Excerpted records START
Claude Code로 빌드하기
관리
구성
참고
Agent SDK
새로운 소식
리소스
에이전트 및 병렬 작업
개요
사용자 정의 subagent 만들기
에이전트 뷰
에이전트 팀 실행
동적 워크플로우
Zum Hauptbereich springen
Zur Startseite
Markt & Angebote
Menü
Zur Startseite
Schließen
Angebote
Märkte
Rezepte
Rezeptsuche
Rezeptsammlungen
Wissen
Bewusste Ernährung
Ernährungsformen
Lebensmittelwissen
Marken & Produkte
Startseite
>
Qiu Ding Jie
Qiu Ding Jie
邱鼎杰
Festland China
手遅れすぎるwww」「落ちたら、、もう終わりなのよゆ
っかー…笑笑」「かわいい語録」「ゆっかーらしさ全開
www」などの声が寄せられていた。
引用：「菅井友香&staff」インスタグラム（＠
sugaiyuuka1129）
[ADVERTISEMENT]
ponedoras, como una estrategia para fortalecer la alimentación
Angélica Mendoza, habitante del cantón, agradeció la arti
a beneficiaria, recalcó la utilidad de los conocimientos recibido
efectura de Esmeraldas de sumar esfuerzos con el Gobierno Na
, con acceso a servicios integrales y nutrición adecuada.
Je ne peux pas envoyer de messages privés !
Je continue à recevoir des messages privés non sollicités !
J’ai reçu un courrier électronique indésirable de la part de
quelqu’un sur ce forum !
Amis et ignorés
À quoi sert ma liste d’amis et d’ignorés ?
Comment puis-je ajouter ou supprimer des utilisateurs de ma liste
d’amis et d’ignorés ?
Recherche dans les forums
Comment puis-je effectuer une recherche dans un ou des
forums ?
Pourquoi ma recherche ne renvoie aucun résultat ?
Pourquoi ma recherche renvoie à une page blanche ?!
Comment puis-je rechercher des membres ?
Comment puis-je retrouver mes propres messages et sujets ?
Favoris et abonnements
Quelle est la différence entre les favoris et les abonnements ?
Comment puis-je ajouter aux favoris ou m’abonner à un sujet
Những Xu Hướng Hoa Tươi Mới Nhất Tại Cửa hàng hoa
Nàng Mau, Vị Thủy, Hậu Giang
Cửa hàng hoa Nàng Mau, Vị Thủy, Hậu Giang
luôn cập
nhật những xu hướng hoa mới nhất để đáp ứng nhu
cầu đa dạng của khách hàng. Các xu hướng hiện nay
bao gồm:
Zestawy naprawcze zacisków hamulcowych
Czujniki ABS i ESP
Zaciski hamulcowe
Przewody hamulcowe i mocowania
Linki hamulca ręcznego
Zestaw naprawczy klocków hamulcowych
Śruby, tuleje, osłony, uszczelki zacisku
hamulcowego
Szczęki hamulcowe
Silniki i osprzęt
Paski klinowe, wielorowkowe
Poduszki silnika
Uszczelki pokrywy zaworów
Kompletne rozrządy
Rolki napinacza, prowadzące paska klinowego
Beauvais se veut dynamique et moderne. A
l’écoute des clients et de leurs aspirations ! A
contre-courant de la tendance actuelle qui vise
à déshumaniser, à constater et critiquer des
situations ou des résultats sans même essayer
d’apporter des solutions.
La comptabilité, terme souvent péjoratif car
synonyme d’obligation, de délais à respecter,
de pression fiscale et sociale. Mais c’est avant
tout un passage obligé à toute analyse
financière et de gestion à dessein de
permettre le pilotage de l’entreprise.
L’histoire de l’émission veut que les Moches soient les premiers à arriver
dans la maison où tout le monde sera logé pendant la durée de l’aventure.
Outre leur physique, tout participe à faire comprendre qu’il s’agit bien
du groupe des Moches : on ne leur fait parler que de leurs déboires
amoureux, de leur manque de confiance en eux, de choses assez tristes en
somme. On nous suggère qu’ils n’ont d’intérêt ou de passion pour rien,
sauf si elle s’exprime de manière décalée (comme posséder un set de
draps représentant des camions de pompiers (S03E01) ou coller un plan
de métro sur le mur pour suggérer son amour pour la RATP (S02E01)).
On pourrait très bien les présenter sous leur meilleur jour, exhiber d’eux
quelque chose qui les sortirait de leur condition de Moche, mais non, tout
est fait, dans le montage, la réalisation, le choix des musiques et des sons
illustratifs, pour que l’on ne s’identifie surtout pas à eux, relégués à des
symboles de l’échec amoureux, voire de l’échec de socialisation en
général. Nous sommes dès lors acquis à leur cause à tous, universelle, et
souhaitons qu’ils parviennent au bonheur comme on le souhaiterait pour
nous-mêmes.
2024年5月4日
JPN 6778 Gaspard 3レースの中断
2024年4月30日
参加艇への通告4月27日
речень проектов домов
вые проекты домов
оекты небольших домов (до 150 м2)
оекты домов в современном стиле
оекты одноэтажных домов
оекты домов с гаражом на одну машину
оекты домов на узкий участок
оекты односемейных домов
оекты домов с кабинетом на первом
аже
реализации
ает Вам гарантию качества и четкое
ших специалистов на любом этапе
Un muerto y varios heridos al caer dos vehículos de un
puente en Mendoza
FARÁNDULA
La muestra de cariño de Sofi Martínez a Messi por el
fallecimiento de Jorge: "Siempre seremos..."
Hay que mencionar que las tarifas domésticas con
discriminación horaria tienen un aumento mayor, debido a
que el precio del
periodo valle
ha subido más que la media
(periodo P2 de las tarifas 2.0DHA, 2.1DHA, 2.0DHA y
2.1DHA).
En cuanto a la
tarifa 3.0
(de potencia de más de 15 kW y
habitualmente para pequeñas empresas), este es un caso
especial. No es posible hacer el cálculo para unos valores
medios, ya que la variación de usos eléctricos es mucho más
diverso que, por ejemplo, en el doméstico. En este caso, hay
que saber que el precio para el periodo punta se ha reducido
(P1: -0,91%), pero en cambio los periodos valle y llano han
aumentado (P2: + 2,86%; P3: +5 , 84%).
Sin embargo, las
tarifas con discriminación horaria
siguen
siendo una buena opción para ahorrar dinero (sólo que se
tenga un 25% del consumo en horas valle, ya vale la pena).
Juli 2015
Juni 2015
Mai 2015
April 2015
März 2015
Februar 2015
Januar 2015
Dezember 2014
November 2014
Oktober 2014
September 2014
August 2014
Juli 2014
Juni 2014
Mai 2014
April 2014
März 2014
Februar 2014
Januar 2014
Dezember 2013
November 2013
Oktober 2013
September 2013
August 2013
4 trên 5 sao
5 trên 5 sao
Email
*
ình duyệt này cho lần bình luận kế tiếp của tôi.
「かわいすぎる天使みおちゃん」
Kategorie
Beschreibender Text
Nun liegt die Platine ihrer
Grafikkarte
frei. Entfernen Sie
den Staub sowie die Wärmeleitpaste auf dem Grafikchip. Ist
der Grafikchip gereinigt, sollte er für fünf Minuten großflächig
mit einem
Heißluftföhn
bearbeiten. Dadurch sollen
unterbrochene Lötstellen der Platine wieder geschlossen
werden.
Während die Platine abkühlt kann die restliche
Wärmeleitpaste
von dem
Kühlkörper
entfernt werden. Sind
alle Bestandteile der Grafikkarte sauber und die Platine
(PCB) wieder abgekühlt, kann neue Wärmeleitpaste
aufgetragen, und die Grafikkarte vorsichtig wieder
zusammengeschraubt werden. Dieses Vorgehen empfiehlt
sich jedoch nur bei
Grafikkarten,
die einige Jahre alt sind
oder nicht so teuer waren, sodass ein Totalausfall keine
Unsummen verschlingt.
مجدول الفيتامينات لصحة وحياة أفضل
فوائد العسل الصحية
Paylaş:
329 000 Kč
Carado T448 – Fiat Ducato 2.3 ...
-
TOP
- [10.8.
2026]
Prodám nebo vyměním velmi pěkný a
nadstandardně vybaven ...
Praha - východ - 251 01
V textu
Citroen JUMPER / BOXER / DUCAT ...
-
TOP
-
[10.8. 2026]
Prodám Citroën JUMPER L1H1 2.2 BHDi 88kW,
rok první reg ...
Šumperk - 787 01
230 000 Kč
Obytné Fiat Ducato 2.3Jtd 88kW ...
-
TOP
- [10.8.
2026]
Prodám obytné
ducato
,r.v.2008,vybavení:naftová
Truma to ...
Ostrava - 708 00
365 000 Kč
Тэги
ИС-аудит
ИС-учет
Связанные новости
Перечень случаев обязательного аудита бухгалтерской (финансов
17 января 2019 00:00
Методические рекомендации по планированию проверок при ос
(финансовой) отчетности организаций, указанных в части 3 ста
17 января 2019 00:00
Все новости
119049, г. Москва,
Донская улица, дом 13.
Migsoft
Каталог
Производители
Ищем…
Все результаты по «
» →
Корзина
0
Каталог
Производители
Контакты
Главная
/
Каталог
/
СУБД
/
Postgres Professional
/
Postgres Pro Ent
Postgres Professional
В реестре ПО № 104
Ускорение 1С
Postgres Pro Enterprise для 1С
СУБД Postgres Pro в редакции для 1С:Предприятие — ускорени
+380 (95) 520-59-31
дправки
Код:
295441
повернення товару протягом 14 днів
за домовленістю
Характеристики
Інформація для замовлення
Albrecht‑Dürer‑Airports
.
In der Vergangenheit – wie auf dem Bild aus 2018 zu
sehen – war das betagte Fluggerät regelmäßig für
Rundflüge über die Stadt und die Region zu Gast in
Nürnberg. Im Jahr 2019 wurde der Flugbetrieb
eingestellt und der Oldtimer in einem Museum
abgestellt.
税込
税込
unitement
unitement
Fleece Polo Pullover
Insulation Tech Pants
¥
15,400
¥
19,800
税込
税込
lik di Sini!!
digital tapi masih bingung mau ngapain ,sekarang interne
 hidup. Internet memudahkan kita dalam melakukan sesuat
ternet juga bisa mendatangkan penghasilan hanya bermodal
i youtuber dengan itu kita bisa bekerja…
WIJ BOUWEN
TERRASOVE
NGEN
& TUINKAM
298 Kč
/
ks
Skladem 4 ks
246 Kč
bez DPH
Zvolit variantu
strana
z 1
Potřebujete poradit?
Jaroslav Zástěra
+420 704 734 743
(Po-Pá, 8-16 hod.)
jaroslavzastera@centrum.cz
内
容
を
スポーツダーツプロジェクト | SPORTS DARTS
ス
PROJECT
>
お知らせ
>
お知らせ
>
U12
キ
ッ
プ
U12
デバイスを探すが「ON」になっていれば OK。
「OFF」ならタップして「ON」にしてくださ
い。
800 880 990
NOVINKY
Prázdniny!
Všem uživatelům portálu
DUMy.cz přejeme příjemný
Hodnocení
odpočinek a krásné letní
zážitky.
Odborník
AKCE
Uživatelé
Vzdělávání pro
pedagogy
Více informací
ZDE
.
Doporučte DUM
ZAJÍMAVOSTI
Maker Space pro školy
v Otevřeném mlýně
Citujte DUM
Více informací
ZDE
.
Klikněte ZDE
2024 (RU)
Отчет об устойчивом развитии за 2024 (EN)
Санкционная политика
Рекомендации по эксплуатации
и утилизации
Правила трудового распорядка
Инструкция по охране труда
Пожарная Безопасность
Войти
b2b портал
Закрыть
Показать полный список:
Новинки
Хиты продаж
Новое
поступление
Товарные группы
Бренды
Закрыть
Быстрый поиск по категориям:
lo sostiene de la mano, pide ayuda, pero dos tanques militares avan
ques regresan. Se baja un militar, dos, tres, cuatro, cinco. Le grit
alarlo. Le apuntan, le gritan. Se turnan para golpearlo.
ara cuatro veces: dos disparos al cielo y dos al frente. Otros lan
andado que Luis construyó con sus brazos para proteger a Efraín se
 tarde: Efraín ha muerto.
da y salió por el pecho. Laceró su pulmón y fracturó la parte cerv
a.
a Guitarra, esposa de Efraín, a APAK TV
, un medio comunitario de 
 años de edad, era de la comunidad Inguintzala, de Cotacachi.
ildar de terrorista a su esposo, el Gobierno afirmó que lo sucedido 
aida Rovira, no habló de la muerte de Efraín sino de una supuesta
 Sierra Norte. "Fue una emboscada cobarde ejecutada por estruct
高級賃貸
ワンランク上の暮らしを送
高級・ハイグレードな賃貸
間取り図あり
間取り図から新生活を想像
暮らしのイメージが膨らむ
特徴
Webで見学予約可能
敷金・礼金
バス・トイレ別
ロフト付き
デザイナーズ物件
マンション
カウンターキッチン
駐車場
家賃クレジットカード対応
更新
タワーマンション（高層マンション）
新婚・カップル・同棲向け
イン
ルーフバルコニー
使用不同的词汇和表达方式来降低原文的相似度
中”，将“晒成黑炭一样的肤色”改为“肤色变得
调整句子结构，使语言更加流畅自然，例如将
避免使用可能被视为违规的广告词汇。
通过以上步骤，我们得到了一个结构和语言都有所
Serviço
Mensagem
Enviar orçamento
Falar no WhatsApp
Excerpted records END
▶ **Assignment**: For each line in the data that contains the string "Postgres", give a copy of that line.

▶ **Answer to this problem**:
Postgres Professional
Postgres Pro Ent
Postgres Professional
Postgres Pro Enterprise для 1С
СУБД Postgres Pro в редакции для 1С:Предприятие — ускорени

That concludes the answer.